**Exercise requirements:**
Below are the entries to work from; restate word for word the portion that opens with the line containing "て（臨時議会で8億6,263万円の補正予算を可決）" and closes with the line containing "PDF形式／2.71MB", keeping both.

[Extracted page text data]
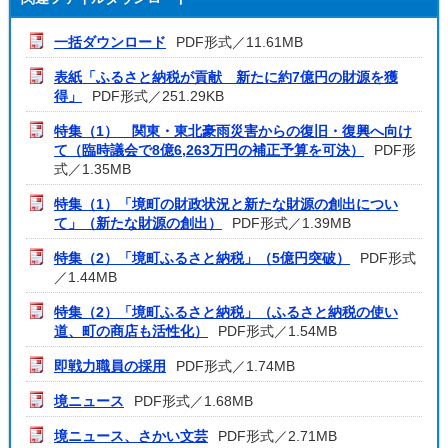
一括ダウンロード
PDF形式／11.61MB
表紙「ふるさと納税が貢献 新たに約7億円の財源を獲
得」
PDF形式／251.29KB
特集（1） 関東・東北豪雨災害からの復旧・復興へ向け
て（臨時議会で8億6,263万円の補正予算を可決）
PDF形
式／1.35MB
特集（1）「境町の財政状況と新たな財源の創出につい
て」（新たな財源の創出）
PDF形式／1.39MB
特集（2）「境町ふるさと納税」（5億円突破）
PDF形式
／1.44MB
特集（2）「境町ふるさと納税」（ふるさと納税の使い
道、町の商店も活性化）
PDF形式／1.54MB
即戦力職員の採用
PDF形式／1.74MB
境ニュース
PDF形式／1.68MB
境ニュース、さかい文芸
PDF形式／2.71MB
--
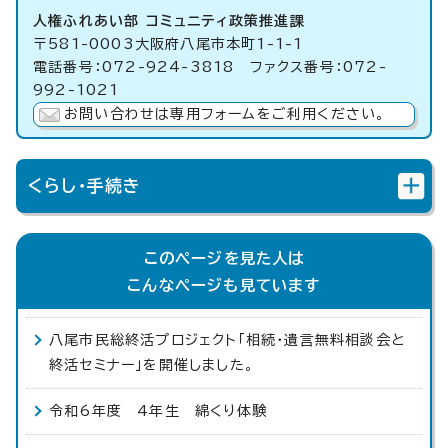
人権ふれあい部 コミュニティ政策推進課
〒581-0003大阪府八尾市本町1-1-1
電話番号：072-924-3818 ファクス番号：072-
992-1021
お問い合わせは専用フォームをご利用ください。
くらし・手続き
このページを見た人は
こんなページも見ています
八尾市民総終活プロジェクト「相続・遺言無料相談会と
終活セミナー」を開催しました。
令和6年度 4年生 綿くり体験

**Written answer:**
て（臨時議会で8億6,263万円の補正予算を可決）
PDF形
式／1.35MB
特集（1）「境町の財政状況と新たな財源の創出につい
て」（新たな財源の創出）
PDF形式／1.39MB
特集（2）「境町ふるさと納税」（5億円突破）
PDF形式
／1.44MB
特集（2）「境町ふるさと納税」（ふるさと納税の使い
道、町の商店も活性化）
PDF形式／1.54MB
即戦力職員の採用
PDF形式／1.74MB
境ニュース
PDF形式／1.68MB
境ニュース、さかい文芸
PDF形式／2.71MB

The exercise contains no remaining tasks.